# Part 1: GCP and Prefect Setup

# Setup git cloning


In [None]:
! git clone https://github.com/anushagj/friend-up-your-cash-app-game.git
! pip install prefect==1.0 -U
! pip install parquet

# Create a Free-Tier Prefect Account


1.   In a new tab, go to https://cloud.prefect.io/
2.   Click Sign in with Google option and use the new google account created in the previous step.
3.   Click Next, then click TO THE DASHBOARD

# **Let's quickly explore the data**

In [None]:
import pandas as pd
parquet_file_path = '/content/friend-up-your-cash-app-game/Dataset/cash_friends.parquet'
df = pd.read_parquet(parquet_file_path)
df.head()

# Create a Free Google Account
Create a google account [here](https://https://accounts.google.com/signup/v2/createaccount?continue=https%3A%2F%2Fmyaccount.google.com%3Futm_source%3Daccount-marketing-page%26utm_medium%3Dcreate-account-button&flowName=GlifWebSignIn&flowEntry=SignUp) (if you don’t already have one)

# Create a Free Google Cloud Platform Account

In a new tab go to https://console.cloud.google.com/. Then in the top left, click on Select a **project > new project**


# Create Prefect Task

In [None]:
import prefect
from prefect import task, Flow
@task
def hello_task():
  logger = prefect.context.get("logger")
  logger.info("Hello world!")

flow = Flow("hello-flow", tasks=[hello_task])
flow.run()


# Setup Prefect Cloud

In [None]:
! prefect agent local start

In [None]:
! prefect auth login --key <Your KEY>

# Connecting local prefect to our cloud prefect


Create an API key : https://cloud.prefect.io/user/keys, **save the key**!

In [None]:
! prefect create project cash_find_friends

In [None]:
flow.register(project_name="cash_find_friends")

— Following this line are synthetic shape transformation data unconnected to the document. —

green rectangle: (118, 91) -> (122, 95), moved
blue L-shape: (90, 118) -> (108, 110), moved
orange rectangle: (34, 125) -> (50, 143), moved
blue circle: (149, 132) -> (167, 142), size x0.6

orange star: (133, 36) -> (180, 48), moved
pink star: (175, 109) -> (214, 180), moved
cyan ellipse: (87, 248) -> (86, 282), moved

Next we follow the link that was generated and select quick run and we will see our flow run in the cloud !



---



In [None]:
! prefect agent local start



---



# **Create a Table in Big Query using Prefect**

In [None]:
import parquet
import os
from google.cloud import bigquery
from prefect import task, Flow, Parameter
import pandas as pd


#TO BE UPDATED BY YOU
PROJECT_ID = "ghc23-394604"
DATASET_NAME = "Friends"
TABLE_NAME = "cash_friends"

#TO BE UPDATED BY YOU
os.environ["GOOGLE_APPLICATION_CREDENTIALS"] = <Your JSON FILE>

# Function to create a new table in BigQuery
def create_table(project_id, dataset_name, table_name):
  client = bigquery.Client(project=project_id)

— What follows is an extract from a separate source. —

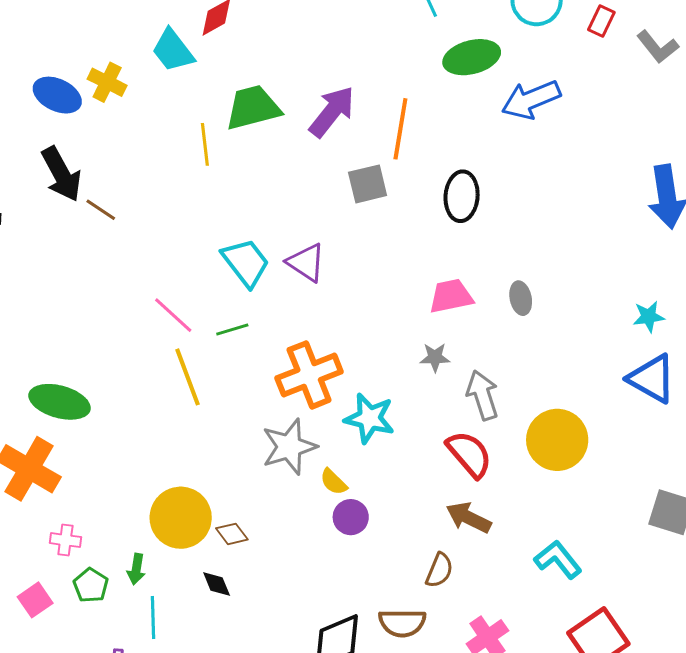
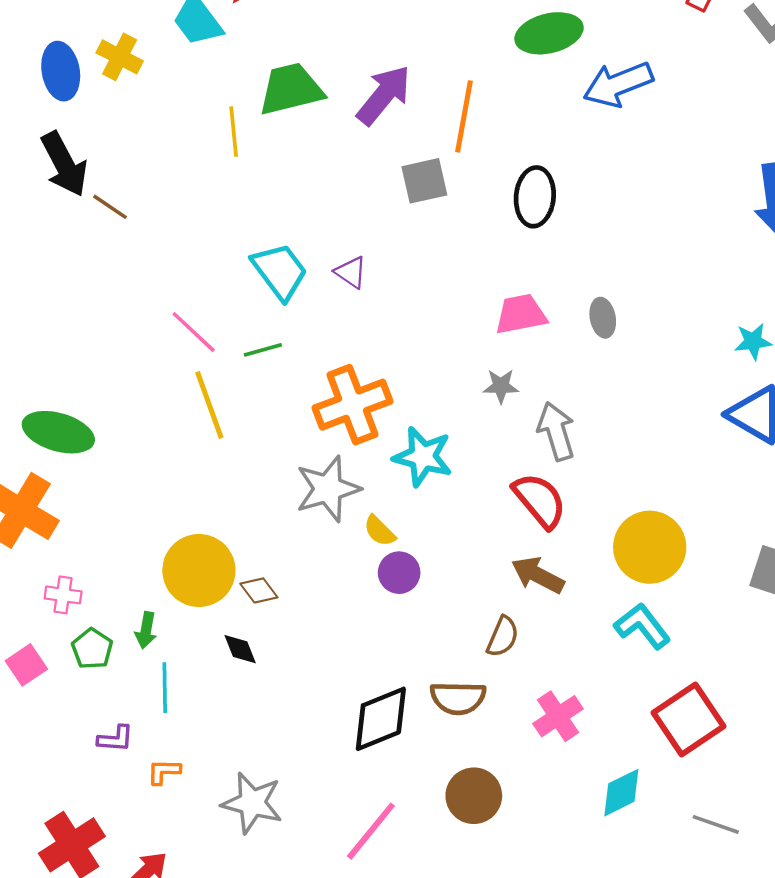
blue ellipse: (57, 95) -> (61, 71), turned 54
purple triangle: (306, 263) -> (351, 272), size x0.7
yellow circle: (557, 440) -> (650, 547), moved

  # Define the schema for your table (change the fields accordingly)
  schema = [
    bigquery.SchemaField("user_id", "STRING"),
    bigquery.SchemaField("account_creation_date", "STRING"),
    bigquery.SchemaField("gender", "STRING"),
    bigquery.SchemaField("count_num_transactions_last_yr", "INTEGER"),
    bigquery.SchemaField("sum_amount_spent_all_time_usd", "FLOAT"),
    bigquery.SchemaField("current_cash_account_balance_usd", "FLOAT"),
    bigquery.SchemaField("current_bitcoin_account_balance_btc", "FLOAT"),
    bigquery.SchemaField("current_stock_account_balance_usd", "FLOAT"),
    bigquery.SchemaField("cash_card_enabled", "STRING"),
    bigquery.SchemaField("direct_deposit_enabled", "STRING"),
    bigquery.SchemaField("cash_boost_used", "STRING"),
    bigquery.SchemaField("most_interacted_user_index", "INTEGER"),
    bigquery.SchemaField("user_occupation", "STRING"),
    bigquery.SchemaField("location", "STRING"),
    bigquery.SchemaField("most_used_cash_app_feature", "STRING"),
    bigquery.SchemaField("account_age_yr","INTEGER"),
    bigquery.SchemaField("most_interacted_user_id","STRING")
  ]

  table_ref = client.dataset(dataset_name).table(table_name)
  table = bigquery.Table(table_ref, schema=schema)

  # Create the table
  table = client.create_table(table)
  print(f"Table {table.project}.{table.dataset_id}.{table.table_id} created.")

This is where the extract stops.